Beyond the tax bill and his efforts at imposing punitive immigration reforms, Trump has achieved very little of his campaign promises. The most important of these, to his supporters, is the scrapping of Obamacare.
Reforming access to, and provision of affordable health care in America is urgent. Yet the recent announcement that Kentucky will require Medicaid recipients to participate in a work scheme, which has been approved by Trump, suggests that future reforms will not expand the social safety net for Americans, but see it shrink further.
After this first year, those Americans who voted for Trump still don’t have their wall, they don’t have better access to health care, they are more ideologically divided, and unless they already wealthy, they are likely to become economically more insecure. Yet they seem to be maintaining the faith.
Trump around the world
In terms of foreign policy, it’s harder to assess Trump’s impact and whether it will usher in lasting shifts in the international system or instead become an anomaly, after which things return to normal.
He has consistently upset traditional allies and called into question America’s commitment to security alliances that have underpinned the post-war order. But these relationships can probably be repaired once Trump is gone. It’s clear that no lasting damage has been done to the relationships with Germany or the UK, Japan or Australia.
What is more troubling has been Trump’s championing of authoritarian leaders while ignoring human rights abuses.
America is hardly a model citizen when it comes to upholding human rights; despite this, it often ensured that the discussion of human rights was front and centre of certain foreign policy discussions, a reminder that states did not have a license to abandon one of the most essential pillars of the global order.
In effect, Trump has given the green light to some of the world’s worst leaders to act with impunity in depriving citizens of their most basic rights and dignity.
The periodic flareups with North Korea, and the increasingly antagonistic tone toward Iran, have made 2017 a little hair-raising at times. Together with the announcement by Secretary of State Rex Tillerson that the US military could remain in Syria indefinitely, global conflict and the idea of perpetual war seem to have become the norm.
Most concerning is the radical rewriting of the rules and norms around nuclear weapons. Trump’s Twitter posturing and pathetic manhood measuring would be alarming enough, without the cavalier attitude to the most destructive weapons being written into policy.
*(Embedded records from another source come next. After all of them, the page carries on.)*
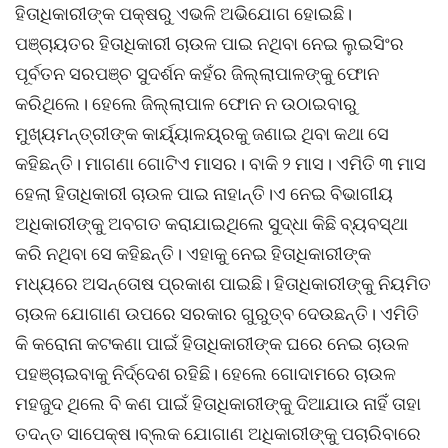
ହିତାଧିକାରୀଙ୍କ ପକ୍ଷରୁ ଏଭଳି ଅଭିଯୋଗ ହୋଇଛି।
ପଞ୍ଚାୟତର ହିତାଧିକାରୀ ଚାଉଳ ପାଇ ନଥିବା ନେଇ ଲୁଇସିଂର
ପୂର୍ବତନ ସରପଞ୍ଚ ସୁଦର୍ଶନ କହଁର ଜିଲ୍ଲାପାଳଙ୍କୁ ଫୋନ
କରିଥିଲେ। ହେଲେ ଜିଲ୍ଲାପାଳ ଫୋନ ନ ଉଠାଇବାରୁ
ମୁଖ୍ୟମନ୍ତ୍ରୀଙ୍କ କାର୍ୟ୍ୟାଳୟ୍ରକୁ ଜଣାଇ ଥିବା କଥା ସେ
କହିଛନ୍ତି। ମାଗଣା ଗୋଟିଏ ମାସର। ବାକି ୨ ମାସ। ଏମିତି ୩ ମାସ
ହେଲା ହିତାଧିକାରୀ ଚାଉଳ ପାଇ ନାହାନ୍ତି।ଏ ନେଇ ବିଭାଗୀୟ
ଅଧିକାରୀଙ୍କୁ ଅବଗତ କରାଯାଇଥିଲେ ସୁଦ୍ଧା କିଛି ବ୍ୟବସ୍ଥା
କରି ନଥିବା ସେ କହିଛନ୍ତି। ଏହାକୁ ନେଇ ହିତାଧିକାରୀଙ୍କ
ମଧ୍ୟରେ ଅସନ୍ତୋଷ ପ୍ରକାଶ ପାଇଛି। ହିତାଧିକାରୀଙ୍କୁ ନିୟମିତ
ଚାଉଳ ଯୋଗାଣ ଉପରେ ସରକାର ଗୁରୁତ୍ବ ଦେଉଛନ୍ତି। ଏମିତି
କି କରୋନା କଟକଣା ପାଇଁ ହିତାଧିକାରୀଙ୍କ ଘରେ ନେଇ ଚାଉଳ
ପହଞ୍ଚାଇବାକୁ ନିର୍ଦ୍ଦେଶ ରହିଛି। ହେଲେ ଗୋଦାମରେ ଚାଉଳ
ମହଜୁଦ ଥିଲେ ବି କଣ ପାଇଁ ହିତାଧିକାରୀଙ୍କୁ ଦିଆଯାଉ ନାହିଁ ତାହା
ତଦନ୍ତ ସାପେକ୍ଷ।ବ୍ଲକ ଯୋଗାଣ ଅଧିକାରୀଙ୍କୁ ପଚାରିବାରେ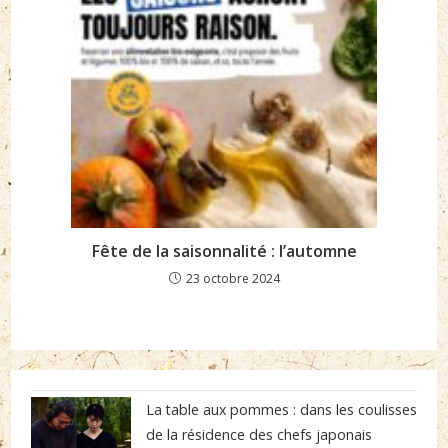
Fête de la saisonnalité : l’automne
23 octobre 2024
La table aux pommes : dans les coulisses
de la résidence des chefs japonais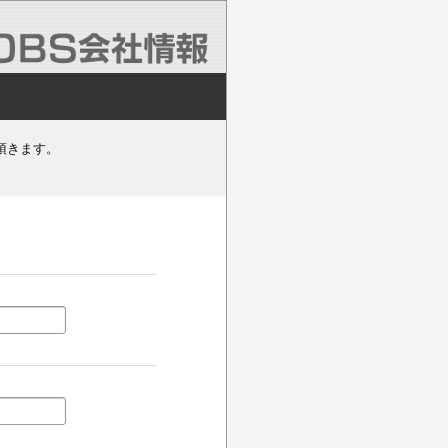
頂きます。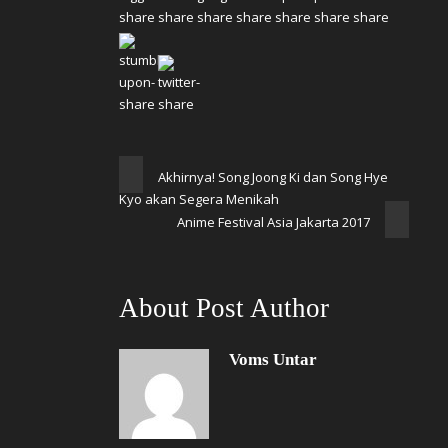
Akhirnya! Song Joong Ki dan Song Hye
Kyo akan Segera Menikah
Anime Festival Asia Jakarta 2017
About Post Author
Voms Untar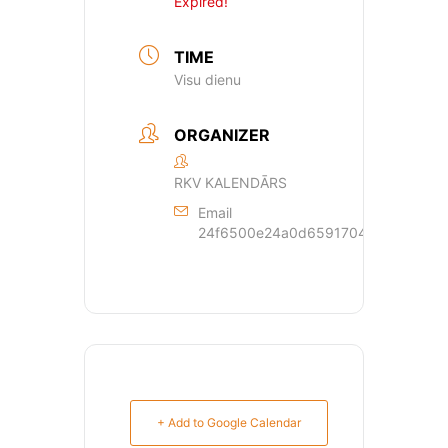
Expired!
TIME
Visu dienu
ORGANIZER
RKV KALENDĀRS
Email
24f6500e24a0d659170429dde44a362
+ Add to Google Calendar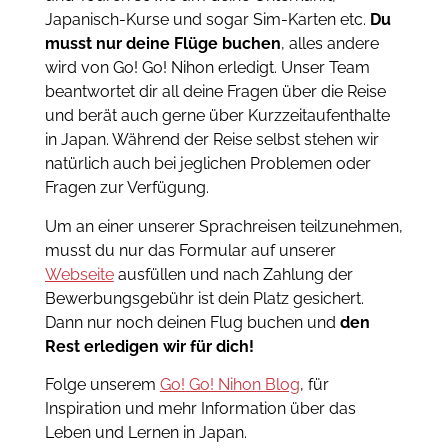
Japanisch-Kurse und sogar Sim-Karten etc.
Du
musst nur deine Flüge buchen
, alles andere
wird von Go! Go! Nihon erledigt. Unser Team
beantwortet dir all deine Fragen über die Reise
und berät auch gerne über Kurzzeitaufenthalte
in Japan. Während der Reise selbst stehen wir
natürlich auch bei jeglichen Problemen oder
Fragen zur Verfügung.
Um an einer unserer Sprachreisen teilzunehmen,
musst du nur das Formular auf unserer
Webseite
ausfüllen und nach Zahlung der
Bewerbungsgebühr ist dein Platz gesichert.
Dann nur noch deinen Flug buchen und
den
Rest erledigen wir für dich!
Folge unserem
Go! Go! Nihon Blog
, für
Inspiration und mehr Information über das
Leben und Lernen in Japan.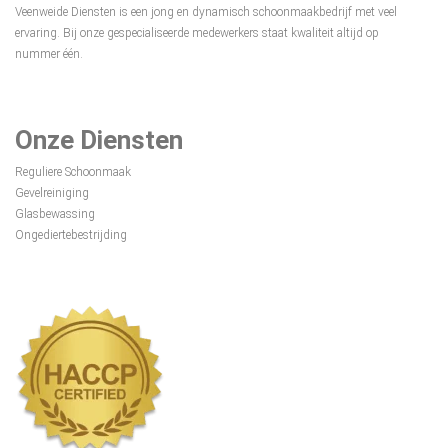
Veenweide Diensten is een jong en dynamisch schoonmaakbedrijf met veel
ervaring. Bij onze gespecialiseerde medewerkers staat kwaliteit altijd op
nummer één.
Onze Diensten
Reguliere Schoonmaak
Gevelreiniging
Glasbewassing
Ongediertebestrijding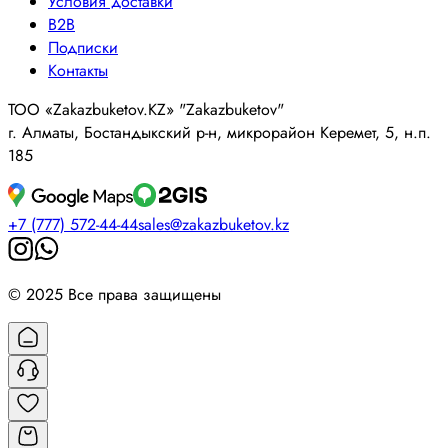
Условия доставки
B2B
Подписки
Контакты
ТОО «Zakazbuketov.KZ» "Zakazbuketov"
г. Алматы, Бостандыкский р-н, микрорайон Керемет, 5, н.п.
185
+7 (777) 572-44-44
sales@zakazbuketov.kz
© 2025 Все права защищены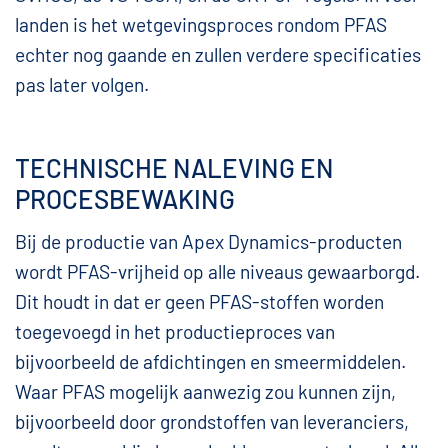
landen is het wetgevingsproces rondom PFAS
echter nog gaande en zullen verdere specificaties
pas later volgen.
TECHNISCHE NALEVING EN
PROCESBEWAKING
Bij de productie van Apex Dynamics-producten
wordt PFAS-vrijheid op alle niveaus gewaarborgd.
Dit houdt in dat er geen PFAS-stoffen worden
toegevoegd in het productieproces van
bijvoorbeeld de afdichtingen en smeermiddelen.
Waar PFAS mogelijk aanwezig zou kunnen zijn,
bijvoorbeeld door grondstoffen van leveranciers,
The draft Nuclear Posture Review proposes a range of scenarios in which nuclear weapons could be used in non-nuclear attacks, completely abandoning any pretence that the weapons are for deterrence, or that the US would hold to a “no-first-use” commitment.
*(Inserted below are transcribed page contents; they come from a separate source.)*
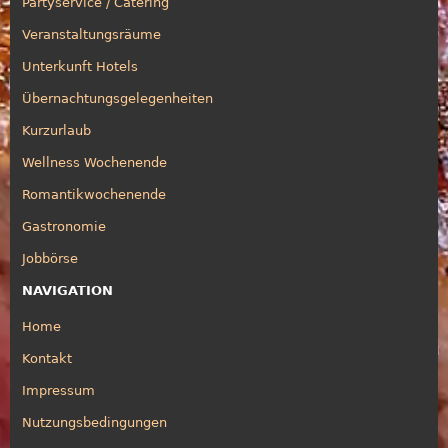
Partyservice / Catering
Veranstaltungsräume
Unterkunft Hotels
Übernachtungsgelegenheiten
Kurzurlaub
Wellness Wochenende
Romantikwochenende
Gastronomie
Jobbörse
NAVIGATION
Home
Kontakt
Impressum
Nutzungsbedingungen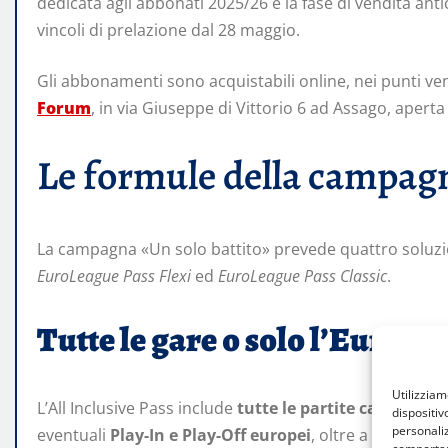
dedicata agli abbonati 2025/26 e la fase di vendita antic
vincoli di prelazione dal 28 maggio.
Gli abbonamenti sono acquistabili online, nei punti ven
Forum
, in via Giuseppe di Vittorio 6 ad Assago, aperta 
Le formule della campag
La campagna «Un solo battito» prevede quattro soluzi
EuroLeague Pass Flexi
ed
EuroLeague Pass Classic
.
Tutte le gare o solo l’EuroL
Utilizzia
L’All Inclusive Pass include
tutte le partite casalinghe
dispositiv
personaliz
eventuali
Play-In e Play-Off europei
, oltre a Play-Off 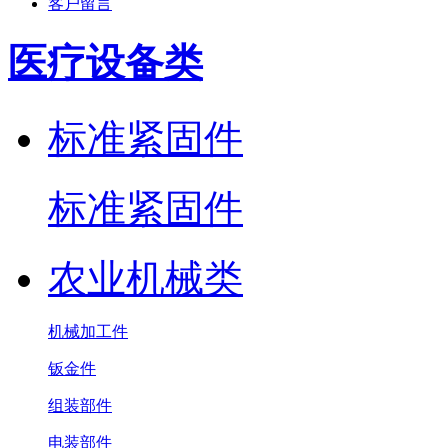
客户留言
医疗设备类
标准紧固件
标准紧固件
农业机械类
机械加工件
钣金件
组装部件
电装部件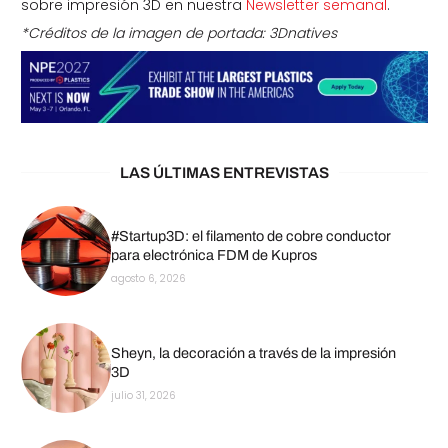
sobre impresión 3D en nuestra
Newsletter semanal
.
*Créditos de la imagen de portada: 3Dnatives
LAS ÚLTIMAS ENTREVISTAS
#Startup3D: el filamento de cobre conductor
para electrónica FDM de Kupros
agosto 6, 2026
Sheyn, la decoración a través de la impresión
3D
julio 31, 2026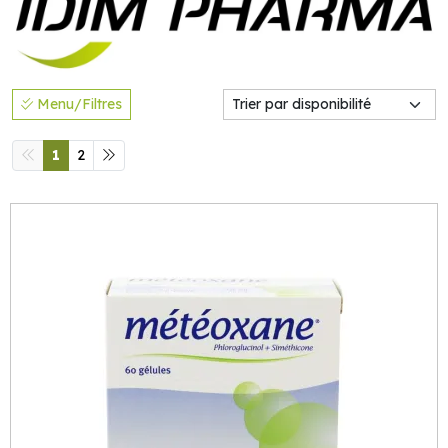
Menu/Filtres
1
2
Not that the US has ever really committed to the no-first-use principle. Again, it remains to be seen if this will result in a long-term transformation of the US nuclear strategy, but there are some worrying hints that Trump sees a greater utility for these weapons.
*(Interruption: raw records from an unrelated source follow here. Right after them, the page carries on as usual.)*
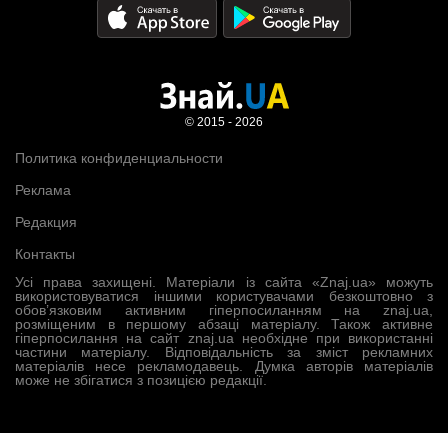
© 2015 - 2026
Политика конфиденциальности
Реклама
Редакция
Контакты
Усі права захищені. Матеріали із сайта «Znaj.ua» можуть
використовуватися іншими користувачами безкоштовно з
обов’язковим активним гіперпосиланням на znaj.ua,
розміщеним в першому абзаці матеріалу. Також активне
гіперпосилання на сайт znaj.ua необхідне при використанні
частини матеріалу. Відповідальність за зміст рекламних
матеріалів несе рекламодавець. Думка авторів матеріалів
може не збігатися з позицією редакції.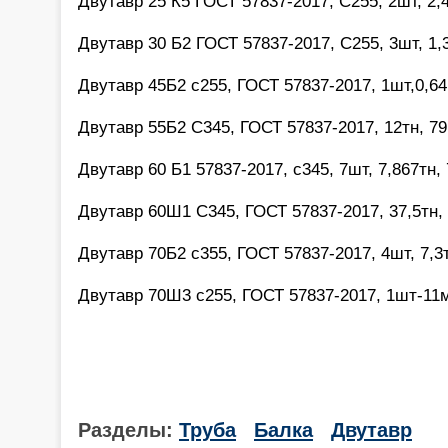
Двутавр 25 К5 ГОСТ 57837-2017, С255, 2шт, 2,
Двутавр 30 Б2 ГОСТ 57837-2017, С255, 3шт, 1,
Двутавр 45Б2 с255, ГОСТ 57837-2017, 1шт,0,6
Двутавр 55Б2 С345, ГОСТ 57837-2017, 12тн, 7
Двутавр 60 Б1 57837-2017, с345, 7шт, 7,867тн, 
Двутавр 60Ш1 С345, ГОСТ 57837-2017, 37,5тн,
Двутавр 70Б2 с355, ГОСТ 57837-2017, 4шт, 7,3т
Двутавр 70Ш3 с255, ГОСТ 57837-2017, 1шт-11м,
Разделы:
Труба
Балка
Двутавр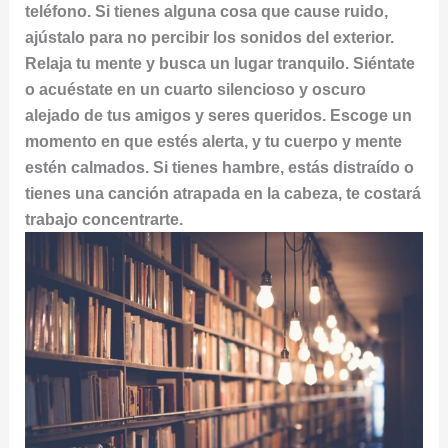
teléfono. Si tienes alguna cosa que cause ruido,
ajústalo para no percibir los sonidos del exterior.
Relaja tu mente y busca un lugar tranquilo. Siéntate
o acuéstate en un cuarto silencioso y oscuro
alejado de tus amigos y seres queridos. Escoge un
momento en que estés alerta, y tu cuerpo y mente
estén calmados. Si tienes hambre, estás distraído o
tienes una canción atrapada en la cabeza, te costará
trabajo concentrarte.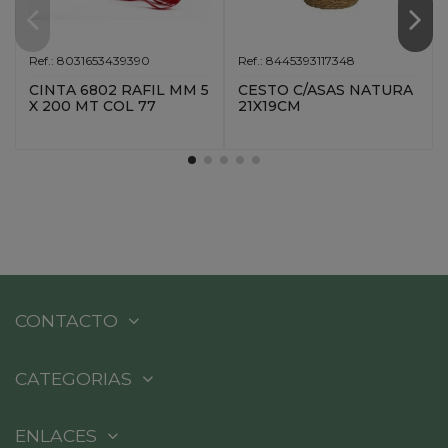
Ref.: 8031653439390
Ref.: 8445393117348
CINTA 6802 RAFIL MM 5
CESTO C/ASAS NATURA
X 200 MT COL 77
21X19CM
CONTACTO
CATEGORIAS
ENLACES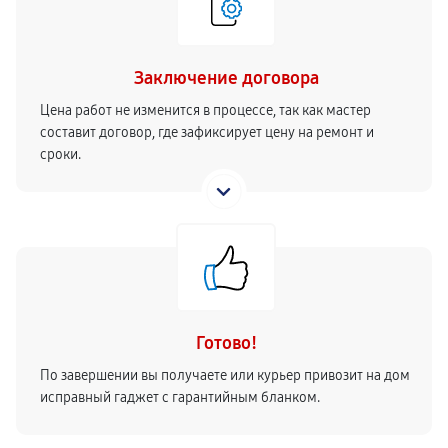
Заключение договора
Цена работ не изменится в процессе, так как мастер
составит договор, где зафиксирует цену на ремонт и
сроки.
Готово!
По завершении вы получаете или курьер привозит на дом
исправный гаджет с гарантийным бланком.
On climate change, there has perhaps been a silver lining to Trump’s belligerent denial of scientific fact: the rest of the world, led by the EU and China, has aggressively recommitted to meeting the Paris goals and moving ahead without the US. It has undermined the argument US leadership is essential in confronting such an urgent global problem.
China’s lead on moving to lower carbon emissions also hints at the shift in the global balance of power. While it is still far too early to assess, it does appear that China is slowly replacing the US as the most important economic and political partner for many states on a range of issues.
Global approval for US leadership has dropped to a new low of 30%. What implications this has for a system governed by “liberal” values remains to be seen, but allies like Australia are watching carefully to see how this power shift develops.
It has been a bizarre and sometimes alarming year. Trump’s impact on global political and cultural norms may be fleeting, or it may be the beginning of a substantively different role for America in the world. My hope is that 2018 will be, by comparison, decidedly uneventful.